Noteworthy, in 1880, Vladivostok became a town. And, according to records, the first baby born in Vladivostok in May 1863 was Nadezhda Podorozhkina.

Regular steamship line connected Vladivostok to St. Petersburg and Odessa in 1879.

March 16, 1883, Alexander III approved the first emblem of the city.

Also, in 1871, the main base of the Siberian Flotilla, the residence of the military governor, and other marine facilities were in Vladivostok. The same year, an underwater telegraph cable connected Vladivostok to Shanghai and Nagasaki.

Soldiers and sailors under the command of Ensign Komarov started to build a post. So, June 20 (July 2, New Style) 1860 is officially the day of its foundation. However, in 1862 the port got renamed, and to increase the volume of foreign trade it received the status – Free Port.

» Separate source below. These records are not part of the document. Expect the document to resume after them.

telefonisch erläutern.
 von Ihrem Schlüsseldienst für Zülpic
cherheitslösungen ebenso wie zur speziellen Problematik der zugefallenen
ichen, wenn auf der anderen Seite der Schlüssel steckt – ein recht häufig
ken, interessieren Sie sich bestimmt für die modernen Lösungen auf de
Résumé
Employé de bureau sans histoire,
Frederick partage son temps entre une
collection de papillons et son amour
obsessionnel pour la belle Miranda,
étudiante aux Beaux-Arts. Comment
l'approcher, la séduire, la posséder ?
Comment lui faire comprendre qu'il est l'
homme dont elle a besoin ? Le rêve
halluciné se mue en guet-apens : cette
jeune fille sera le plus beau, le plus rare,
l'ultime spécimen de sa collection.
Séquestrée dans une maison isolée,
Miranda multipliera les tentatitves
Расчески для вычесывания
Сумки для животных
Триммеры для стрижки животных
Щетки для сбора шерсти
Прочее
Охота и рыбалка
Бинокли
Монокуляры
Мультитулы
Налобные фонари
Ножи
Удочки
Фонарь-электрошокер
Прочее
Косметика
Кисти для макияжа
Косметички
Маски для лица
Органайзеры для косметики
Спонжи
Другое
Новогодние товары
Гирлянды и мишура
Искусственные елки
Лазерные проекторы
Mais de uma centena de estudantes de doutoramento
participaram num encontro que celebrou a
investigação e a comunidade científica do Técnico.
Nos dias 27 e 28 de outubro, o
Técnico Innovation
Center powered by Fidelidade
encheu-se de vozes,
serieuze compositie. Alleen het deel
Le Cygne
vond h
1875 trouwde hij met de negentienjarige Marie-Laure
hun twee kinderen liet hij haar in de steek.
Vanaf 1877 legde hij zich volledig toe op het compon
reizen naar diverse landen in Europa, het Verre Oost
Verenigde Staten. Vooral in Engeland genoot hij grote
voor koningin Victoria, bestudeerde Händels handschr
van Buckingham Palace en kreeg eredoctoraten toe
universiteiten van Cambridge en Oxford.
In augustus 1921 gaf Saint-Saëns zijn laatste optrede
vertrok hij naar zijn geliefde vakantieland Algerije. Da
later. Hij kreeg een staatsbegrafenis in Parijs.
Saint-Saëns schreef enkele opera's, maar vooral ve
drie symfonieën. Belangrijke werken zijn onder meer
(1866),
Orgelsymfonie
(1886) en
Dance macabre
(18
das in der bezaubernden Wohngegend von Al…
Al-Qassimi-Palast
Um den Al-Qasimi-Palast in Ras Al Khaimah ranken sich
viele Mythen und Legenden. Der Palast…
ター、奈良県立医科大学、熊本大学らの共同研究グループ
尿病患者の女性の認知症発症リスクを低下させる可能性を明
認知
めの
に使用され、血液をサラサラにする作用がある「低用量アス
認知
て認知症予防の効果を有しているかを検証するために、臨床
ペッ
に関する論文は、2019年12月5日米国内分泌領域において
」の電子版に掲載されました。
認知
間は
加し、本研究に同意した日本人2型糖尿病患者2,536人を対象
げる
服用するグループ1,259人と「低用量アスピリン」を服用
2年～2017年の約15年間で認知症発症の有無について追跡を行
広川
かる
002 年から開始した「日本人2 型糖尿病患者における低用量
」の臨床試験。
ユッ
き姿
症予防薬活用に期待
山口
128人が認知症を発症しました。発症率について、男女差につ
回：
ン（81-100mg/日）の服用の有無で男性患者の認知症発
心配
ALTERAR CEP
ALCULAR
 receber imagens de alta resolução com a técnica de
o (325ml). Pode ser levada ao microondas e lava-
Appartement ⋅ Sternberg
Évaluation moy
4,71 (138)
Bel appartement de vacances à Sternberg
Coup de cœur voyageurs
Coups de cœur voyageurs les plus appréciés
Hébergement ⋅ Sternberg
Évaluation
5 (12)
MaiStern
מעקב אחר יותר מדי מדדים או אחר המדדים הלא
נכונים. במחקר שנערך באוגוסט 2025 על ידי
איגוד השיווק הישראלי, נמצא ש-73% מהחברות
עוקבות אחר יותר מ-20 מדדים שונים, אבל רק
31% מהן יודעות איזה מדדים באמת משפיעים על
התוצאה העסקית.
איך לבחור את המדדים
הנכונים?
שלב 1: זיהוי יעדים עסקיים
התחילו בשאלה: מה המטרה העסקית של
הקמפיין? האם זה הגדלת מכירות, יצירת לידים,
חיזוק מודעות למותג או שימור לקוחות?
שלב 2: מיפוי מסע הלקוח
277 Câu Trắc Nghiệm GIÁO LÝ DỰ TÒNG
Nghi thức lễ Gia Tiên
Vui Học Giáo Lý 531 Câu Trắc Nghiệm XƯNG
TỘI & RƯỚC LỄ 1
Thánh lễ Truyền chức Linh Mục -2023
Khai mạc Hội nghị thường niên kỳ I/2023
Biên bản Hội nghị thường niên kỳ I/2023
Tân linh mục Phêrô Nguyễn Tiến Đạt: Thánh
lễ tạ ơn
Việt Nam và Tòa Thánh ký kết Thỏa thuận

Already in July 1886 Chinese navy visited the city. In fact, it was the first visit of the Chinese navy in Russia. And in 1888, Vladivostok became the center of Primorsky region.

Crown Prince Nicholas, the future Emperor Nicholas II visited Vladivostok in May 1891. He was returning from a trip to Eastern countries, and the first Russian city was Vladivostok. During his visit, Crown Prince laid the stone railroad station, a dry dock for repairing ships and a monument to Admiral Nevelskoy.

Opened in 1893 railway traffic linked Vladivostok and St. Nicholas (Ussuriisk). And four years later, in 1897, built railroad Khabarovsk – Vladivostok, opened a direct rail link with Moscow on the Trans-Siberian Railway (1903).

Also, in the 1890’s Vladivostok became the organizational center of the Russian travelers’ expeditions and scientists. Among them – NM Przewalski, Makarov, VK Arseniev, VL Komarov (later president of the Academy of Sciences of the USSR), and others. Besides, in 1899 opened Oriental Institute in Vladivostok.

Noteworthy, in 1920-1921 Vladivostok became the part of the Far Eastern Republic, and already in 1921-1922 – the capital of the independent Republic of the Amur region. From 1938 is the center of Primorsky Krai.